4On-chain executionThe redemption rate adjustment is applied atomically to the Locked-iUSD contract. All affected balances are updated simultaneously.
5DisclosureinfiniFi publishes a public post-mortem detailing the triggering event, loss amount, calculation methodology, and resulting redemption rate change.

Governance and oversight

Slashing events involving clear-cut defaults or on-chain liquidation shortfalls are executed programmatically by the protocol without requiring a governance vote, subject to automated circuit breakers.

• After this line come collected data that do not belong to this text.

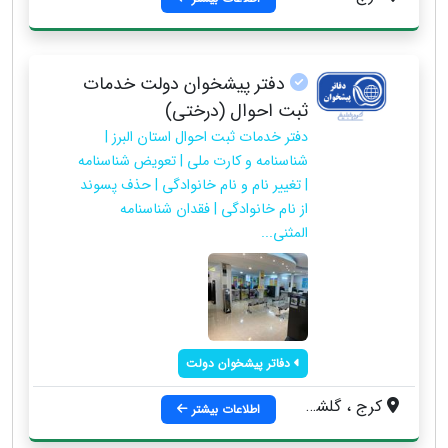
دفتر پیشخوان دولت خدمات
ثبت احوال (درختی)
دفتر خدمات ثبت احوال استان البرز |
شناسنامه و کارت ملی | تعویض شناسنامه
| تغییر نام و نام خانوادگی | حذف پسوند
از نام خانوادگی | فقدان شناسنامه
المثنی...
دفاتر پیشخوان دولت
کرج ، گلشهر ، ابتدای خیابان درختی ، روبروی اولین دور برگردان ، دفتر پیشخوان خدمات دولت
اطلاعات بیشتر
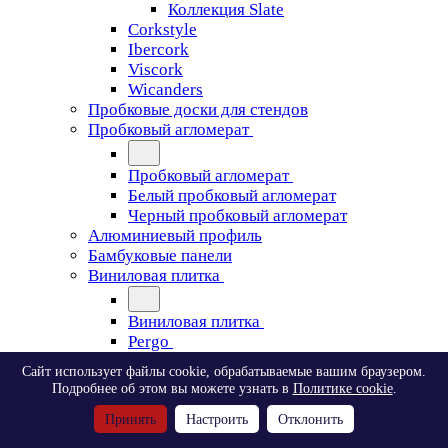
Коллекция Slate
Corkstyle
Ibercork
Viscork
Wicanders
Пробковые доски для стендов
Пробковый агломерат
Пробковый агломерат
Белый пробковый агломерат
Черный пробковый агломерат
Алюминиевый профиль
Бамбуковые панели
Виниловая плитка
Виниловая плитка
Pergo
Сайт использует файлы cookie, обрабатываемые вашим браузером.
Pergo
Подробнее об этом вы можете узнать в
Политике cookie
.
Classic Plank Optimum Glue
Принять
Настроить
Отклонить
Modern Plank Optimum Glue
Tile Optimum Glue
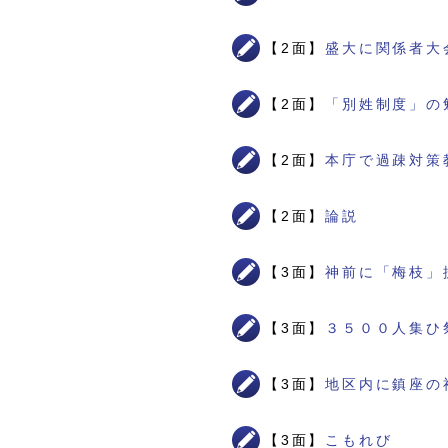
【2面】
盛大に関係者大
【2面】
「別姓制度」の
【2面】
本庁で過疎対策
【2面】
論説
【3面】
神前に「梅枝」
【3面】
３５００人集ひ
【3面】
地区内に鎮座の
【3面】
こもれび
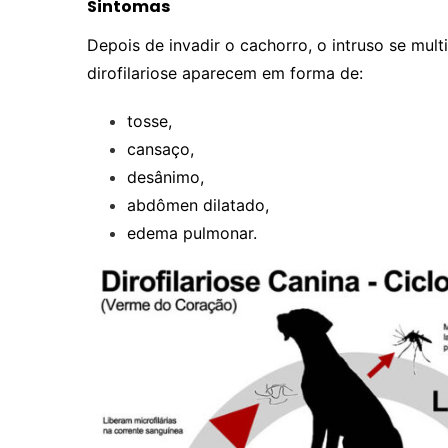
Sintomas
Depois de invadir o cachorro, o intruso se mult
dirofilariose aparecem em forma de:
tosse,
cansaço,
desânimo,
abdômen dilatado,
edema pulmonar.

In all cases, the on-chain transaction record provides an immutable audit trail of the impairment amount, the redemption rate adjustment, and the block timestamp of execution.

Implications for partners and borrowers

Partners and borrowers interacting with infiniFi should note the following:
  • Lending against siUSD provides an additional safety buffer, in the form of a discounted LTV, against loss.
  • Partners distributing Locked-iUSD or integrating it into downstream products should disclose this loss-absorption mechanism to their own end users.
  • The existence and size of the junior tranche buffer is publicly observable on-chain, providing real-time visibility into the protocol’s loss-absorption capacity.

Disclaimer

This page is provided for informational purposes only and does not constitute legal, financial, or investment advice. The mechanics described here are subject to change as the infiniFi protocol evolves and governance parameters are updated. Recipients should review current on-chain contract parameters and any applicable Master Borrower Agreements for definitive terms.